Dugan's voice broke off with an astounded snort.

Quicksilver's hand flew towards his concealed weaponry, but the hard, cold, level voice from behind them said:

"Freeze, Blue Boy, unless you want a ventilated duodenum. Everybody stay nice an' quite, 'cause I got a itchy trigger-stud finger, and this thing might go off. That's right!"

The steely-hard, ice-cold voice came from approximately seven feet three inches behind him, Hautley's keen sense of hearing told him. That would place its point of origin directly in front of the third in the series of French doors he recalled seeing when first he had entered this first-floor room. Secure in the knowledge that no criminal could recognize him in his current disguise as one of the Blue Nomads of Cordova 6, Aristocrat Class, what with his indigo-hued facial pigmentation, his scalpwig of scarlet bristles, his padded pneumatic suit, etc., Hautley froze motionless and stared straight ahead of him into the mirror behind the wall of liquor bottles. There he could see the reflections of the intruders who had so rudely broken in upon his colloquy with the Master Burglar of Capitan.

His heart sank, momentarily. He saw—as he had half-expected to see—a grey-complexioned Orgotyr in fluorescent scarlet tights slashed with dead-black piping and puckered ruffs, a kind-faced Wollheimian in severely tailored spray-on slacks with triple-gathered dockets down the cuff, a plum-skinned Schloim from Pazatar 9, and a white-furred and dual-headed entity from Wolverine 3.

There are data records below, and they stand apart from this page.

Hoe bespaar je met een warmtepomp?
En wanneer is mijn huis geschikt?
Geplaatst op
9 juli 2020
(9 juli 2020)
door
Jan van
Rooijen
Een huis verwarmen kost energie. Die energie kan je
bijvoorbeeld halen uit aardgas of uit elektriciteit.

This, he reflected, philosophically, was certainly not one of his better days.

But he had no one to blame but himself. For he had carelessly neglected to take a precaution both elementary and extremely vital to one employed in his precarious profession—a precaution so natural to his thinking, that he had once put it down on paper for the delectation of future versicle-lovers in this meaner:

Observed: he who would die in bed

Keeps one eye fixed behind, one fixed ahead!